The problem is not scarcity of lithium, the Earth contains plenty. But extracting it is expensive and time consuming, which means supply is relatively inelastic. And demand is rising fast.
By 2030, the world will need to produce one million tonnes of lithium annually to meet demand — a 36-fold hike on current levels. Tesla boss Elon Musk has said that by 2050, the world will need 300 terawatt hours of battery production capacity — a 200-fold increase on the 1,500 gigawatts of global capacity that currently exists. Battery production, he expects, “will be the limiting factor on progress towards sustainability”.
Electric truck start-up Rivian’s founder RJ Scaringe has called the recent semiconductor shortage that has hit carmakers and other manufacturers a “small appetiser” for what he also expects to be a coming battery shortage.
Benchmark Mineral Intelligence says 299 battery “megafactories” are planned for construction globally between now and 2030. 221 are in China.
That means there will be huge investment over the next two decades in building the factories the West needs to produce the lithium-ion batteries it will need. As well as
How can I invest in lithium and lithium-ion batteries?
What are the options for investors that see lithium and lithium-ion batteries as part of a mega-trend over coming decades they would like exposure to? You can’t, yet, invest directly in lithium as a commodity through ETCs or ETFs tracking the commodity’s spot price or a futures market that offers retail investors access.
But there is one ETF, the Global X Lithium & Battery Tech ETF, that offers direct, diversified exposure to lithium across the full cycle, from mining and refining the metal, through to battery production. It’s listed on the NYSE Arca exchange and tracks the Solactive Global Lithium Index. It currently has 41 holdings and while a majority of assets are Chinese it also counts Albemarle, a U.S. company that is the world’s biggest lithium producer, as one of its top holdings.
NYSE-listed Albemarle Corp. itself is another option and its share price is up 111% over the past 5 years and almost 48% over the past twelve months, though it is down 1.5% in 2022.
Another established NYSE-listed company focused on lithium is Livent Corp., whose share price is up 57% over the past 12 months and has even gained almost 6% this year. In November it launched a proprietary lithium metal product called LIOVIX that can improve the performance of lithium-ion batteries while reducing manufacturing costs and maintaining environmental sustainability.
The Chilean company Sociedad Química y Minera de Chile (SQM) is also listed on the NYSE and is up 73% this year and 87% over the past twelve months. It has been extracting lithium carbonate in Chile for two decades.
Listed on China’s Shenzhen exchange, Tianqi Lithium Corp owns 25% of SQM and is up 67% over the past twelve months but its share price has declined a little over 15% this year.
For London-listed options, Cadence Minerals has built a portfolio of metals and mining assets with a significant exposure to Lithium. With a market cap of just over £24 million Cadence is a lot smaller than the Wall Street-listed companies mentioned and its share price has also declined 52% this year. However, it has been tipped by some experts and now could be a good moment to get in cheaply for investors with a higher appetite for risk.

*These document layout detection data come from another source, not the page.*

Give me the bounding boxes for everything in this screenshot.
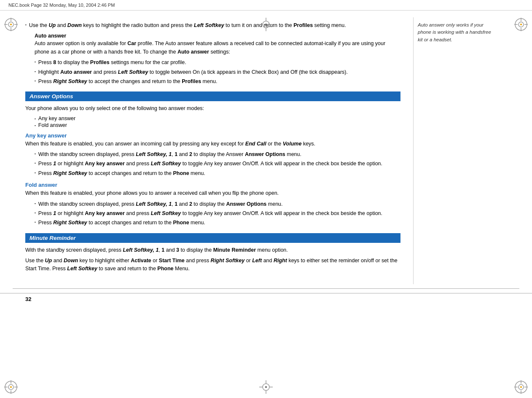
minute-reminder-line1: With the standby screen displayed, press… xyxy=(25,246,400,254)
bullet-dot: • xyxy=(35,152,36,156)
fa-bullet-2-text: Press 1 or highlight Any key answer and … xyxy=(38,210,382,218)
bullet-dot: • xyxy=(35,124,36,127)
corner-marker-bm xyxy=(258,379,274,395)
content-wrapper: • Use the Up and Down keys to highlight … xyxy=(0,11,532,284)
fa-bullet-1: • With the standby screen displayed, pre… xyxy=(35,200,400,208)
mode-fold: • Fold answer xyxy=(35,122,400,128)
aa-bullet-2: • Highlight Auto answer and press Left S… xyxy=(35,68,400,76)
aka-bullet-2-text: Press 1 or highlight Any key answer and … xyxy=(38,160,382,168)
bullet-dot-intro: • xyxy=(25,23,27,27)
fa-bullet-2: • Press 1 or highlight Any key answer an… xyxy=(35,210,400,218)
mode-any-key-text: Any key answer xyxy=(38,116,75,121)
svg-point-13 xyxy=(520,24,522,25)
aa-bullet-3: • Press Right Softkey to accept the chan… xyxy=(35,78,400,86)
answer-options-intro: Your phone allows you to only select one… xyxy=(25,105,400,113)
fold-answer-title: Fold answer xyxy=(25,182,400,188)
minute-reminder-line2: Use the Up and Down key to highlight eit… xyxy=(25,257,400,273)
corner-marker-tr xyxy=(513,17,529,32)
fold-answer-bullets: • With the standby screen displayed, pre… xyxy=(35,200,400,227)
fa-bullet-3-text: Press Right Softkey to accept changes an… xyxy=(38,219,205,227)
intro-bullet: • Use the Up and Down keys to highlight … xyxy=(25,22,400,30)
svg-point-26 xyxy=(10,386,12,388)
aa-bullet-2-text: Highlight Auto answer and press Left Sof… xyxy=(38,68,348,76)
any-key-answer-title: Any key answer xyxy=(25,132,400,139)
auto-answer-intro: Auto answer option is only available for… xyxy=(35,40,400,56)
sidebar-note-text: Auto answer only works if your phone is … xyxy=(418,22,491,42)
main-content: • Use the Up and Down keys to highlight … xyxy=(0,17,413,284)
svg-point-19 xyxy=(265,24,267,25)
any-key-answer-intro: When this feature is enabled, you can an… xyxy=(25,140,400,148)
minute-reminder-header: Minute Reminder xyxy=(25,233,400,243)
aka-bullet-1: • With the standby screen displayed, pre… xyxy=(35,151,400,159)
header-bar: NEC.book Page 32 Monday, May 10, 2004 2:… xyxy=(0,0,532,11)
bullet-dot: • xyxy=(35,211,36,215)
header-text: NEC.book Page 32 Monday, May 10, 2004 2:… xyxy=(8,3,115,8)
auto-answer-block: Auto answer Auto answer option is only a… xyxy=(35,33,400,86)
bullet-dot: • xyxy=(35,220,36,224)
bullet-dot: • xyxy=(35,202,36,205)
aa-bullet-3-text: Press Right Softkey to accept the change… xyxy=(38,78,218,86)
bullet-dot: • xyxy=(35,70,36,73)
answer-modes-list: • Any key answer • Fold answer xyxy=(35,116,400,128)
auto-answer-title: Auto answer xyxy=(35,33,400,39)
fa-bullet-1-text: With the standby screen displayed, press… xyxy=(38,200,283,208)
fold-answer-section: Fold answer When this feature is enabled… xyxy=(25,182,400,227)
bottom-area: 32 xyxy=(0,284,532,305)
svg-point-32 xyxy=(265,386,267,388)
svg-point-39 xyxy=(520,386,522,388)
aa-bullet-1-text: Press 8 to display the Profiles settings… xyxy=(38,59,186,67)
aka-bullet-3: • Press Right Softkey to accept changes … xyxy=(35,169,400,177)
mode-any-key: • Any key answer xyxy=(35,116,400,121)
aka-bullet-2: • Press 1 or highlight Any key answer an… xyxy=(35,160,400,168)
corner-marker-tm xyxy=(258,17,274,32)
bullet-dot: • xyxy=(35,161,36,165)
aka-bullet-3-text: Press Right Softkey to accept changes an… xyxy=(38,169,205,177)
bottom-border xyxy=(13,288,519,289)
page: NEC.book Page 32 Monday, May 10, 2004 2:… xyxy=(0,0,532,398)
corner-marker-br xyxy=(513,379,529,395)
intro-bullet-text: Use the Up and Down keys to highlight th… xyxy=(29,22,346,30)
bullet-dot: • xyxy=(35,171,36,175)
corner-marker-bl xyxy=(3,379,19,395)
aa-bullet-1: • Press 8 to display the Profiles settin… xyxy=(35,59,400,67)
bullet-dot: • xyxy=(35,60,36,64)
page-number: 32 xyxy=(0,293,532,305)
mode-fold-text: Fold answer xyxy=(38,122,67,128)
fa-bullet-3: • Press Right Softkey to accept changes … xyxy=(35,219,400,227)
any-key-bullets: • With the standby screen displayed, pre… xyxy=(35,151,400,177)
svg-point-6 xyxy=(10,24,12,25)
answer-options-header: Answer Options xyxy=(25,91,400,101)
sidebar-note: Auto answer only works if your phone is … xyxy=(414,17,498,284)
any-key-answer-section: Any key answer When this feature is enab… xyxy=(25,132,400,178)
bullet-dot: • xyxy=(35,117,36,121)
corner-marker-tl xyxy=(3,17,19,32)
fold-answer-intro: When this feature is enabled, your phone… xyxy=(25,189,400,197)
page-number-text: 32 xyxy=(25,296,31,302)
bullet-dot: • xyxy=(35,79,36,83)
aka-bullet-1-text: With the standby screen displayed, press… xyxy=(38,151,301,159)
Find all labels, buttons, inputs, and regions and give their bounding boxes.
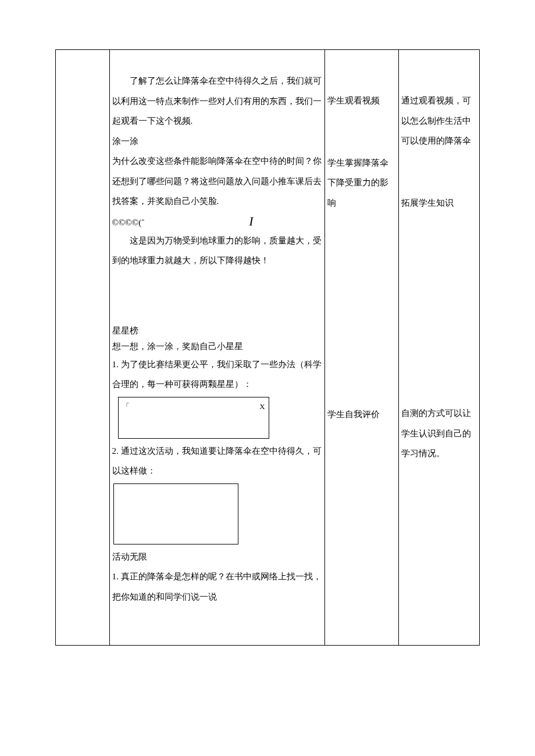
intent-self-test: 自测的方式可以让学生认识到自己的学习情况。 [401,403,477,464]
stars-question-2: 2. 通过这次活动，我知道要让降落伞在空中待得久，可以这样做： [112,441,322,481]
section-title-tuyitu: 涂一涂 [112,131,322,152]
table-row: 了解了怎么让降落伞在空中待得久之后，我们就可以利用这一特点来制作一些对人们有用的… [56,50,480,646]
content-wrapper: 了解了怎么让降落伞在空中待得久之后，我们就可以利用这一特点来制作一些对人们有用的… [110,50,324,645]
col4-wrapper: 通过观看视频，可以怎么制作生活中可以使用的降落伞 拓展学生知识 自测的方式可以让… [399,50,479,467]
stars-question-1: 1. 为了使比赛结果更公平，我们采取了一些办法（科学合理的，每一种可获得两颗星星… [112,354,322,395]
spacer [112,53,322,71]
intent-expand-knowledge: 拓展学生知识 [401,193,477,213]
stars-subtitle: 想一想，涂一涂，奖励自己小星星 [112,339,322,354]
section-title-stars: 星星榜 [112,323,322,339]
paragraph-video-intro: 了解了怎么让降落伞在空中待得久之后，我们就可以利用这一特点来制作一些对人们有用的… [112,71,322,131]
activity-question-1: 1. 真正的降落伞是怎样的呢？在书中或网络上找一找，把你知道的和同学们说一说 [112,567,322,607]
italic-i-symbol: I [249,212,253,231]
box-corner-right: X [259,398,265,415]
col1-empty [56,50,110,646]
section-title-activity: 活动无限 [112,547,322,567]
col3-wrapper: 学生观看视频 学生掌握降落伞下降受重力的影响 学生自我评价 [325,50,398,428]
spacer [112,607,322,642]
lesson-plan-table: 了解了怎么让降落伞在空中待得久之后，我们就可以利用这一特点来制作一些对人们有用的… [55,49,480,646]
answer-box-1: 「 X [118,397,269,439]
student-self-evaluation: 学生自我评价 [327,404,396,425]
paragraph-question-cart: 为什么改变这些条件能影响降落伞在空中待的时间？你还想到了哪些问题？将这些问题放入… [112,151,322,212]
symbol-line: ©©©©(ˆ I [112,212,322,231]
col3-student-activity: 学生观看视频 学生掌握降落伞下降受重力的影响 学生自我评价 [324,50,398,646]
col2-main-content: 了解了怎么让降落伞在空中待得久之后，我们就可以利用这一特点来制作一些对人们有用的… [109,50,324,646]
box-corner-left: 「 [122,398,130,415]
col4-design-intent: 通过观看视频，可以怎么制作生活中可以使用的降落伞 拓展学生知识 自测的方式可以让… [399,50,480,646]
student-watch-video: 学生观看视频 [327,91,396,111]
student-grasp-gravity: 学生掌握降落伞下降受重力的影响 [327,153,396,213]
page-container: 了解了怎么让降落伞在空中待得久之后，我们就可以利用这一特点来制作一些对人们有用的… [0,0,535,695]
intent-video-making: 通过观看视频，可以怎么制作生活中可以使用的降落伞 [401,91,477,151]
symbol-copyright-group: ©©©©(ˆ [112,216,145,230]
paragraph-gravity: 这是因为万物受到地球重力的影响，质量越大，受到的地球重力就越大，所以下降得越快！ [112,231,322,271]
spacer [112,271,322,323]
answer-box-2 [113,483,238,544]
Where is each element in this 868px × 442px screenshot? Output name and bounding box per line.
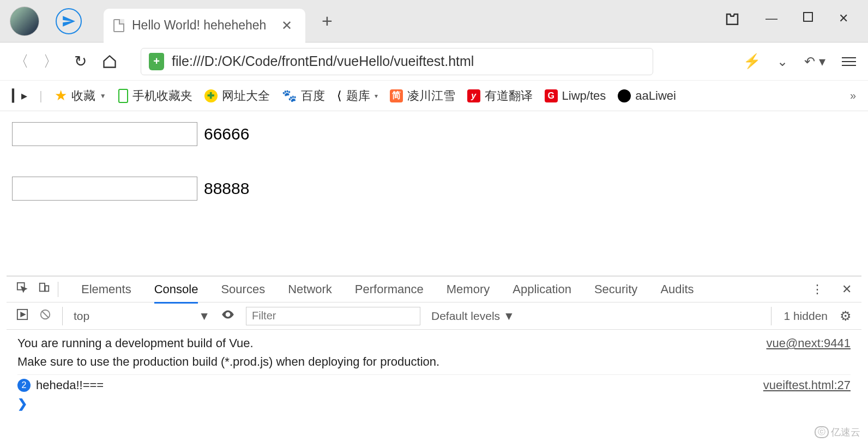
favorites-button[interactable]: ★收藏▼ [55,87,106,104]
bolt-icon[interactable]: ⚡ [743,53,761,70]
jian-icon: 简 [390,89,403,102]
eye-icon[interactable] [221,307,235,324]
tab-memory[interactable]: Memory [447,282,490,296]
back-button[interactable]: 〈 [12,52,31,71]
input-2[interactable] [12,177,197,201]
log-source[interactable]: vueiftest.html:27 [763,378,851,392]
tab-security[interactable]: Security [594,282,637,296]
clear-console-icon[interactable] [39,308,51,323]
url-box[interactable]: + file:///D:/OK/Code/frontEnd/vueHello/v… [141,48,653,75]
bookmarks-more[interactable]: » [850,89,856,102]
shield-icon: + [149,53,164,70]
bookmark-github[interactable]: aaLiwei [618,89,676,103]
tab-sources[interactable]: Sources [221,282,265,296]
log-line: You are running a development build of V… [17,334,851,353]
address-bar: 〈 〉 ↻ + file:///D:/OK/Code/frontEnd/vueH… [0,43,868,81]
tiku-icon: ⟨ [337,89,342,103]
wardrobe-icon[interactable] [724,11,740,31]
devtools-tabs: Elements Console Sources Network Perform… [7,276,861,302]
window-controls: — ✕ [724,11,868,31]
liwp-icon: G [545,89,558,102]
baidu-icon: 🐾 [282,89,297,103]
filter-input[interactable] [246,307,420,325]
page-content: 66666 88888 [0,111,868,242]
send-icon[interactable] [56,8,82,34]
browser-title-bar: Hello World! heheheheh ✕ + — ✕ [0,0,868,43]
reload-button[interactable]: ↻ [71,52,89,71]
tab-application[interactable]: Application [513,282,571,296]
page-icon [113,19,124,32]
browser-tab[interactable]: Hello World! heheheheh ✕ [104,9,305,43]
device-icon[interactable] [38,282,50,297]
hidden-count: 1 hidden [783,310,828,323]
minimize-button[interactable]: — [765,11,777,31]
phone-icon [118,89,128,103]
console-prompt[interactable]: ❯ [17,395,851,413]
log-count-badge: 2 [17,379,31,392]
bookmark-360[interactable]: ✚网址大全 [204,88,270,104]
log-text: Make sure to use the production build (*… [17,355,851,369]
undo-icon[interactable]: ↶ ▾ [804,54,825,69]
bookmark-baidu[interactable]: 🐾百度 [282,88,325,104]
new-tab-button[interactable]: + [322,10,333,32]
log-text: You are running a development build of V… [17,336,767,350]
console-toolbar: top▼ Default levels ▼ 1 hidden ⚙ [7,302,861,330]
bookmark-tiku[interactable]: ⟨题库 ▾ [337,88,378,104]
forward-button[interactable]: 〉 [41,52,60,71]
url-text: file:///D:/OK/Code/frontEnd/vueHello/vue… [172,53,474,69]
devtools-more-icon[interactable]: ⋮ [811,282,823,296]
console-output: You are running a development build of V… [7,330,861,442]
gear-icon[interactable]: ⚙ [840,308,852,324]
tab-title: Hello World! heheheheh [132,18,270,33]
tab-elements[interactable]: Elements [81,282,131,296]
bookmark-youdao[interactable]: y有道翻译 [467,88,533,104]
360-icon: ✚ [204,89,218,102]
youdao-icon: y [467,89,480,102]
watermark: ⓒ亿速云 [815,426,860,439]
chevron-down-icon[interactable]: ⌄ [777,54,788,69]
menu-icon[interactable] [842,57,856,66]
log-source[interactable]: vue@next:9441 [767,336,851,350]
tab-performance[interactable]: Performance [355,282,424,296]
log-text: heheda!!=== [36,378,763,392]
tab-console[interactable]: Console [154,282,198,304]
svg-rect-2 [40,283,45,291]
svg-rect-3 [45,286,49,291]
context-selector[interactable]: top▼ [74,310,210,323]
bookmark-jian[interactable]: 简凌川江雪 [390,88,455,104]
value-1: 66666 [204,125,249,143]
devtools-panel: Elements Console Sources Network Perform… [7,276,861,442]
home-button[interactable] [100,52,119,71]
log-line: Make sure to use the production build (*… [17,353,851,371]
svg-rect-0 [804,13,812,21]
inspect-icon[interactable] [16,282,28,297]
bookmarks-bar: ▎▸ | ★收藏▼ 手机收藏夹 ✚网址大全 🐾百度 ⟨题库 ▾ 简凌川江雪 y有… [0,81,868,111]
mobile-favorites[interactable]: 手机收藏夹 [118,88,192,104]
close-window-button[interactable]: ✕ [839,11,848,31]
close-tab-icon[interactable]: ✕ [278,18,296,33]
star-icon: ★ [55,87,67,104]
tab-network[interactable]: Network [288,282,332,296]
row-1: 66666 [12,122,856,146]
console-play-icon[interactable] [16,308,28,323]
devtools-close-icon[interactable]: ✕ [842,282,852,296]
profile-avatar[interactable] [10,7,39,36]
row-2: 88888 [12,177,856,201]
devbar-icon[interactable]: ▎▸ [12,89,27,103]
github-icon [618,89,631,102]
value-2: 88888 [204,179,249,198]
tab-audits[interactable]: Audits [660,282,694,296]
maximize-button[interactable] [803,11,813,31]
input-1[interactable] [12,122,197,146]
bookmark-liwp[interactable]: GLiwp/tes [545,89,606,103]
levels-selector[interactable]: Default levels ▼ [431,310,515,323]
log-line: 2 heheda!!=== vueiftest.html:27 [17,374,851,395]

Africa-focused Kodal Minerals, which has gold and lithium mining exposure, with a current market cap of a little over £46 million, is another smaller UK company that represents a significant risk but plenty of upside. It has yet to record a profit and has a cash burn rate that could be a concern for some investors but this month secured £3m of additional funding for its flagship lithium project in Mali through an oversubscribed discounted placing.
If it can plough through to take its Bougouni Lithium project to production, investors can expect strong returns.